Ora, se o consumidor não demonstrou que o réu da ação fabricou o produto defeituoso e, portanto, é o responsável pelo dano que alegou ter suportado, não têm aplicação as regras de apresentação de provas previstas no art. 12, § 3º, do CDC (inversão do ônus da prova «ope legis») . Caberia a inversão do ônus de comprovar a identidade do fabricante do produto defeituoso (nexo causal entre o dano e a ação do réu de fabricar o produto), mas esta inversão tem por fundamento o art. 6º, inciso VIII, do CDC (fundamento adotado pelo acórdão da apelação e pelo acórdão embargado), e deveria ter sido determinada pelo juiz, na fase de instrução, ou ao menos seguir-se da reabertura da instrução, a fim de dar oportunidade ao réu de demonstrar que não produziu, fabricou, construiu ou importou a mercadoria reputada defeituosa.
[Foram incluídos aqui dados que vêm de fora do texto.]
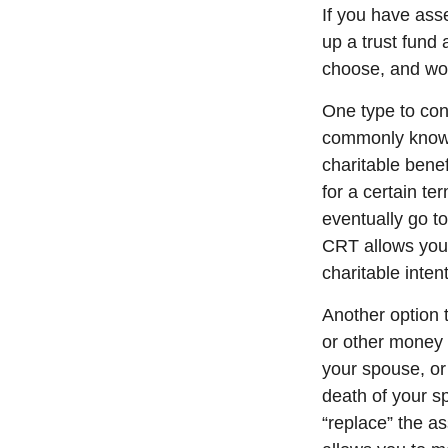
If you have ass
up a trust fund 
choose, and wor
One type to cons
commonly known 
charitable benef
for a certain te
eventually go to
CRT allows you 
charitable inte
Another option 
or other money 
your spouse, or
death of your s
“replace” the a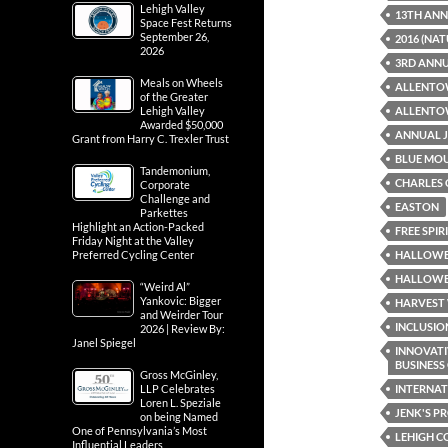
Lehigh Valley
13TH AN
Space Fest Returns
September 26,
2016 (NA
2026
3RD ANNU
Meals on Wheels
ALLENTO
of the Greater
ALLENTOW
Lehigh Valley
Awarded $50,000
ANNUAL J
Grant from Harry C. Trexler Trust
BLUE MO
Tandemonium,
CHARLES 
Corporate
Challenge and
EASTON
Parkettes
Highlight an Action-Packed
FREE SPI
Friday Night at the Valley
HALLOWE
Preferred Cycling Center
HALLOWEE
“Weird Al”
Yankovic: Bigger
HARVEST 
and Weirder Tour
INCLUSIO
2026 | Review By:
Janel Spiegel
INNOVATI
BUSINES
Gross McGinley,
INTERNAT
LLP Celebrates
Loren L. Speziale
JENK'S P
on being Named
One of Pennsylvania’s Most
LEHIGH 
Influential Leaders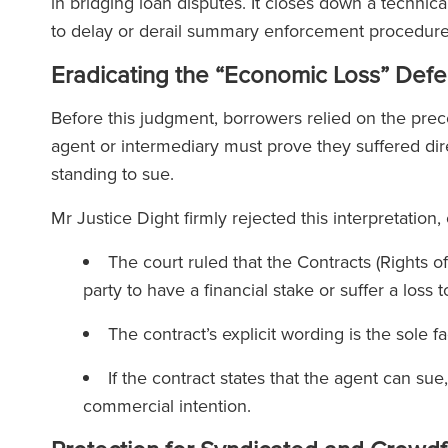
in bridging loan disputes. It closes down a techni
to delay or derail summary enforcement procedur
Eradicating the “Economic Loss” Def
Before this judgment, borrowers relied on the prec
agent or intermediary must prove they suffered dire
standing to sue.
Mr Justice Dight firmly rejected this interpretation,
The court ruled that the Contracts (Rights o
party to have a financial stake or suffer a los
The contract’s explicit wording is the sole 
If the contract states that the agent can sue
commercial intention.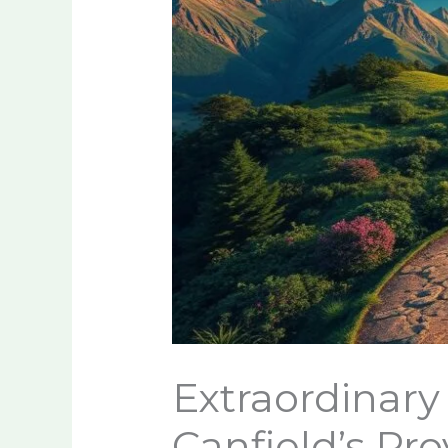
Extraordinary 
Canfield’s Pr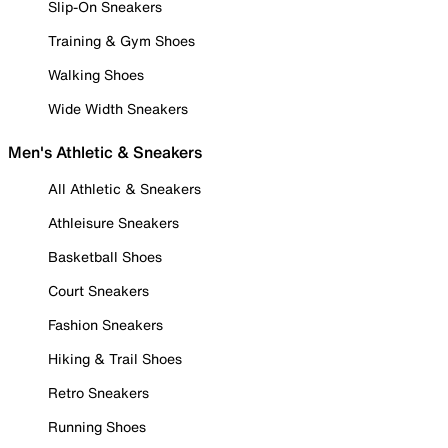
Slip-On Sneakers
Training & Gym Shoes
Walking Shoes
Wide Width Sneakers
Men's Athletic & Sneakers
All Athletic & Sneakers
Athleisure Sneakers
Basketball Shoes
Court Sneakers
Fashion Sneakers
Hiking & Trail Shoes
Retro Sneakers
Running Shoes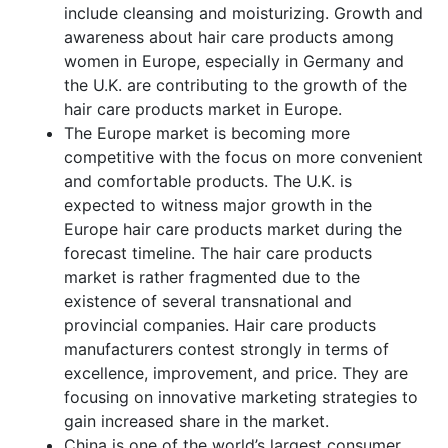
include cleansing and moisturizing. Growth and
awareness about hair care products among
women in Europe, especially in Germany and
the U.K. are contributing to the growth of the
hair care products market in Europe.
The Europe market is becoming more
competitive with the focus on more convenient
and comfortable products. The U.K. is
expected to witness major growth in the
Europe hair care products market during the
forecast timeline. The hair care products
market is rather fragmented due to the
existence of several transnational and
provincial companies. Hair care products
manufacturers contest strongly in terms of
excellence, improvement, and price. They are
focusing on innovative marketing strategies to
gain increased share in the market.
China is one of the world’s largest consumer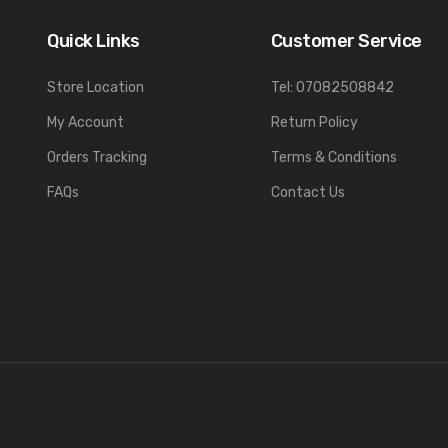
Quick Links
Customer Service
Store Location
Tel: 07082508842
My Account
Return Policy
Orders Tracking
Terms & Conditions
FAQs
Contact Us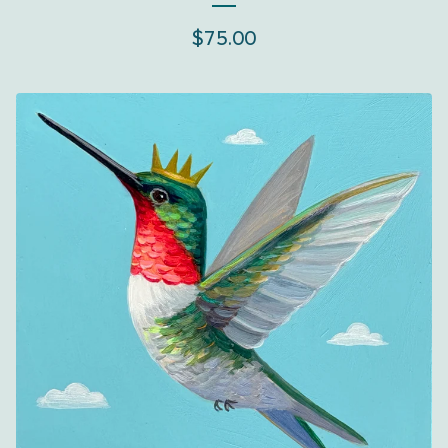
$
75.00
Ressalto que o Min. Paulo de Tarso Sanseverino, no âmbito doutrinário, ratifica esse posicionamento ao discorrer sobre a imputação de responsabilidade no CDC:


«O ordenamento jurídico atribui a determinadas pessoas o dever de reparar os danos causados a outras por certos fatos que a elas se vinculam. A imputabilidade consiste no nexo de atribuição (ou de imputação) que se deve estabelecer entre certo fato e determinado agente, para que ele possa ser considerado responsável, constituindo, assim, um pressuposto de extrema relevância na responsabilidade civil subjetiva ou objetiva.


Na responsabilidade civil subjetiva, a imputação guarda sempre referência a um determinado delito, atribuindo-se a obrigação de indenizar uma pessoa por ter, sob um ângulo objetivo, violado determinados deveres de cuidado fixados pela ordem jurídica (ilicitude) e por ter, sob um ângulo subjetivo, agido voluntariamente ou de forma diversa da que era devida nas circunstâncias (culpa lato sensu). Na responsabilidade civil objetiva, o elemento culpa é dispensado do suporte fático, derivando a formulação do nexo de imputação de critérios puramente objetivos.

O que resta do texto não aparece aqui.